Task objective:
Copy, from the data below, each line that has the word "utworzyć".

(Stored data entries)
---*---
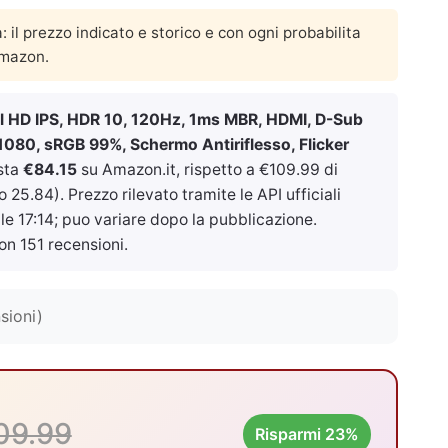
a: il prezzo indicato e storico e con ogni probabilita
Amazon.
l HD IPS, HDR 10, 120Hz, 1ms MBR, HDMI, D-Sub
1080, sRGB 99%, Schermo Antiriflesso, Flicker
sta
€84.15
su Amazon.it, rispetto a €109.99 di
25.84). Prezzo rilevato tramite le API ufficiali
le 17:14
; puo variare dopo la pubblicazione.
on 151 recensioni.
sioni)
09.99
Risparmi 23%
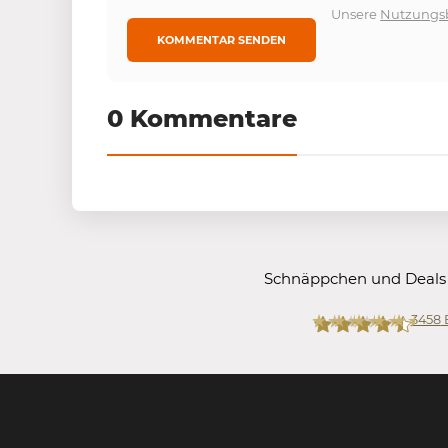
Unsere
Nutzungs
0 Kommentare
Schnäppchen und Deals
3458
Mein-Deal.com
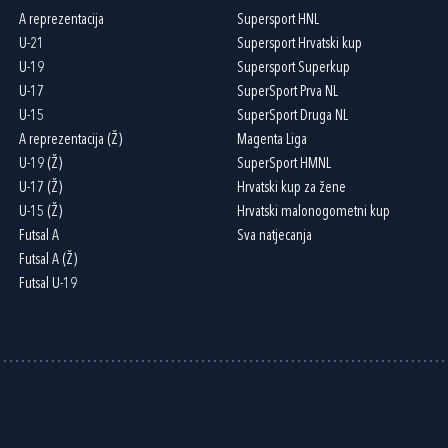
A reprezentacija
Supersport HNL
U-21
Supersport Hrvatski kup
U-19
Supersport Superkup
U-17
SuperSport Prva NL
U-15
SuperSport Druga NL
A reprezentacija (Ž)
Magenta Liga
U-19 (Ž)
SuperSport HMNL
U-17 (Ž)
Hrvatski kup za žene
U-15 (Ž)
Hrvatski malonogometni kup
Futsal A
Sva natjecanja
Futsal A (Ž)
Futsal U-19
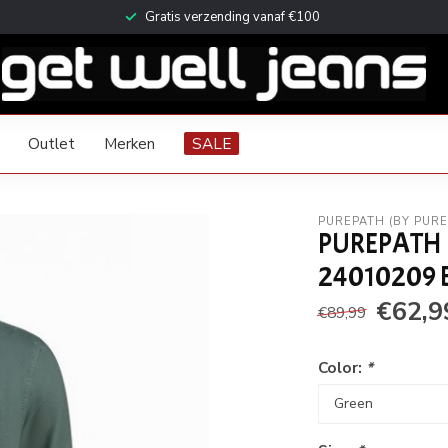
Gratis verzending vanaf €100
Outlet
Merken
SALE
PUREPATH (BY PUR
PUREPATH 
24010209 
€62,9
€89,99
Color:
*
---*---
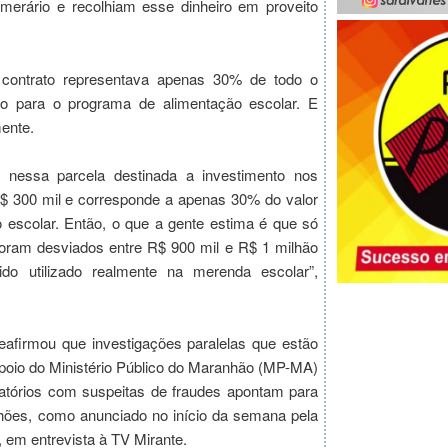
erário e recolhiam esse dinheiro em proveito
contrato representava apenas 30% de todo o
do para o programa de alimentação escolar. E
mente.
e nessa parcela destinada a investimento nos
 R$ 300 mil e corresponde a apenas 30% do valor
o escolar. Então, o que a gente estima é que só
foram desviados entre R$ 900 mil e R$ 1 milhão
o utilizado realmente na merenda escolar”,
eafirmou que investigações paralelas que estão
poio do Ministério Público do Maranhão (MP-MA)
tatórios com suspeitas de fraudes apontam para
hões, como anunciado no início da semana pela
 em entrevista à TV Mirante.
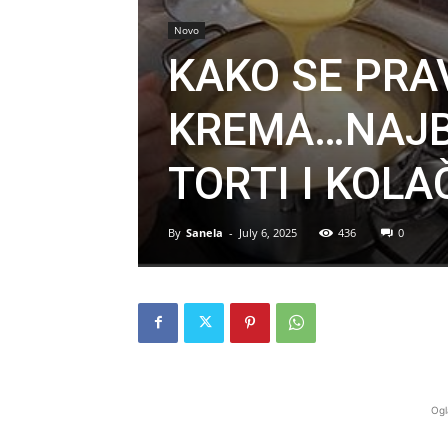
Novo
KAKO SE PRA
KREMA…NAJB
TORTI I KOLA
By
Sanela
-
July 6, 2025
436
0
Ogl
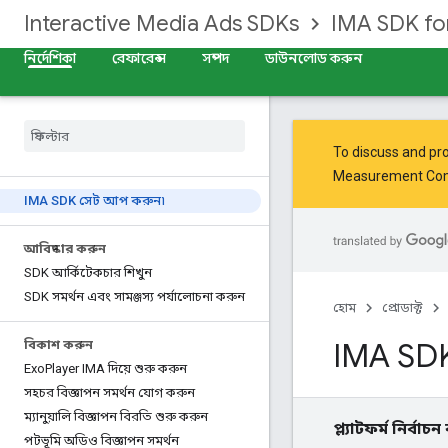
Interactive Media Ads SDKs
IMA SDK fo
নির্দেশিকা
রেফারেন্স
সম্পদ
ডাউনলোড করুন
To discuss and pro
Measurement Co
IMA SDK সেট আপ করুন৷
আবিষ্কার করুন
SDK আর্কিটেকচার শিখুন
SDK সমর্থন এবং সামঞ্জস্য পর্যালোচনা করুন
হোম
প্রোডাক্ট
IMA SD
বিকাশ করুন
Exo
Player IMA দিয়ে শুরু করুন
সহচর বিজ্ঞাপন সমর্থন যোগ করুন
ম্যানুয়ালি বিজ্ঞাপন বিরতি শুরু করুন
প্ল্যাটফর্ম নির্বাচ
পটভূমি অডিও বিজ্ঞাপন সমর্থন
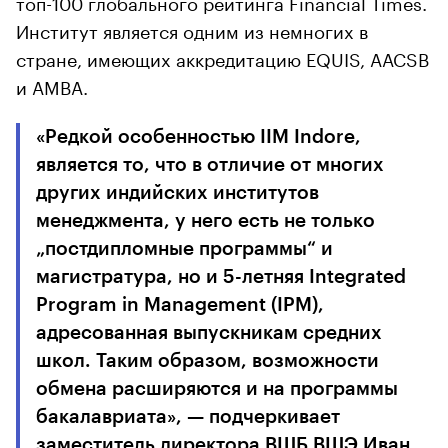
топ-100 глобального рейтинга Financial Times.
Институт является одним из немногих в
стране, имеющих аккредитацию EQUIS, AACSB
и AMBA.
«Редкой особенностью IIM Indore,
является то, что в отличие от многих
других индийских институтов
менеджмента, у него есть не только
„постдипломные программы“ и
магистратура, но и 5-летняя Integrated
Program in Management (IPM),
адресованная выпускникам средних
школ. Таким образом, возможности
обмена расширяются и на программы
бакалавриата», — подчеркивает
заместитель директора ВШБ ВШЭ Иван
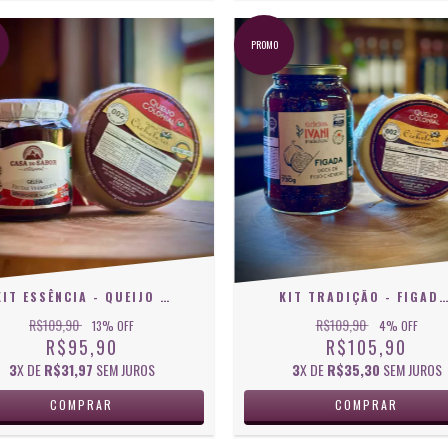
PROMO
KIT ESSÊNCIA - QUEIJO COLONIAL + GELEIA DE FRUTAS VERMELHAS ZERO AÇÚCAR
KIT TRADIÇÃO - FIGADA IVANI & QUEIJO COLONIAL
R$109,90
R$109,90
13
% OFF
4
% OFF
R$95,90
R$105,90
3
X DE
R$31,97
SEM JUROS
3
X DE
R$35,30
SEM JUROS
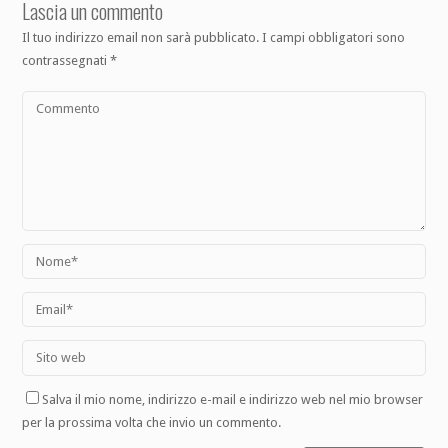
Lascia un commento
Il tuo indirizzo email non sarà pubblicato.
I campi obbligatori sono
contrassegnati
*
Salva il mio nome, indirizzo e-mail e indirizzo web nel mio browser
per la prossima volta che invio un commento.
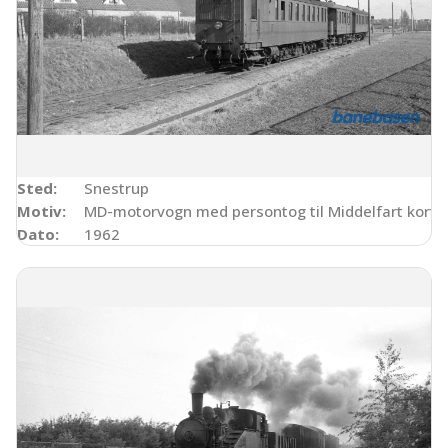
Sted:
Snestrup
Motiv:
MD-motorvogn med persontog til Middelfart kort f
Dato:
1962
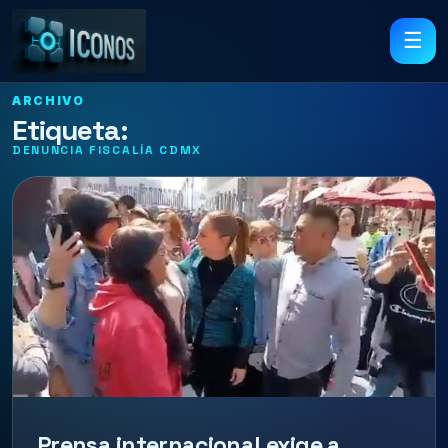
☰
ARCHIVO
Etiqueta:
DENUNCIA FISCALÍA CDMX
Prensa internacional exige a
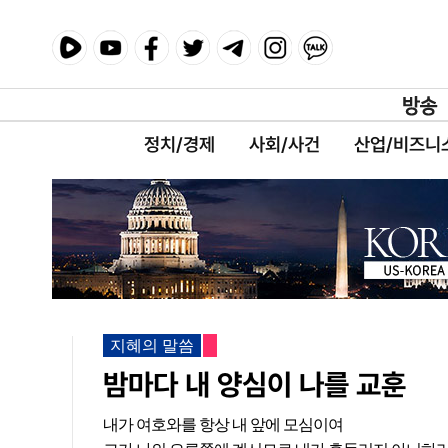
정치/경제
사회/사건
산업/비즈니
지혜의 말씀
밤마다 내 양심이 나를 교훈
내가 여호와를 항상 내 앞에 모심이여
---*---
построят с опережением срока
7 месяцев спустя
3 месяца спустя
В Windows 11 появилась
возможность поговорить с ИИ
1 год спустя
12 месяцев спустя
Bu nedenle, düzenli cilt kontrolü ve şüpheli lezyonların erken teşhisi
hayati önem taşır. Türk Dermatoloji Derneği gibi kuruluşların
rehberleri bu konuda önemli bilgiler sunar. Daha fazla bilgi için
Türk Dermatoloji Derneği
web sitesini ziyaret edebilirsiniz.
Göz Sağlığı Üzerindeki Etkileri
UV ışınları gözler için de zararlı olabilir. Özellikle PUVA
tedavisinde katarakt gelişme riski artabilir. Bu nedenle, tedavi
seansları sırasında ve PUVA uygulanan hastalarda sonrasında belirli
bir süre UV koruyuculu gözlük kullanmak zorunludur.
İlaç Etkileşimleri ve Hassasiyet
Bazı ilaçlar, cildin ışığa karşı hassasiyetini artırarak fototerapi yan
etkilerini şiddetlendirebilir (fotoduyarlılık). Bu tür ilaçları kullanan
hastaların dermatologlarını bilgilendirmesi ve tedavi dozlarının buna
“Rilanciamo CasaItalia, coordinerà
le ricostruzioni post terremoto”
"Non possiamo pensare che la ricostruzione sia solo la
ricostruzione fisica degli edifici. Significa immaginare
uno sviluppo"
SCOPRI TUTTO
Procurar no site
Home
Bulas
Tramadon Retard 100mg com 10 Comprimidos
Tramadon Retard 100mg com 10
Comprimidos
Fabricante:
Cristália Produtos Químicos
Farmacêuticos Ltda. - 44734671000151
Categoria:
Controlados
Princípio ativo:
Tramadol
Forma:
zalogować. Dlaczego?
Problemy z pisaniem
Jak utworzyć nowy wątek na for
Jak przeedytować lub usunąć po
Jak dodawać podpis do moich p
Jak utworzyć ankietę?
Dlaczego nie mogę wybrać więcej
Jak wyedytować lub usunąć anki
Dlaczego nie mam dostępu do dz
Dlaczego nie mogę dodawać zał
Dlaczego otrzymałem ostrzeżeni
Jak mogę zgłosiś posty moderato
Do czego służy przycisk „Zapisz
---*---
Answer box:
Jak utworzyć nowy wątek na for
Jak utworzyć ankietę?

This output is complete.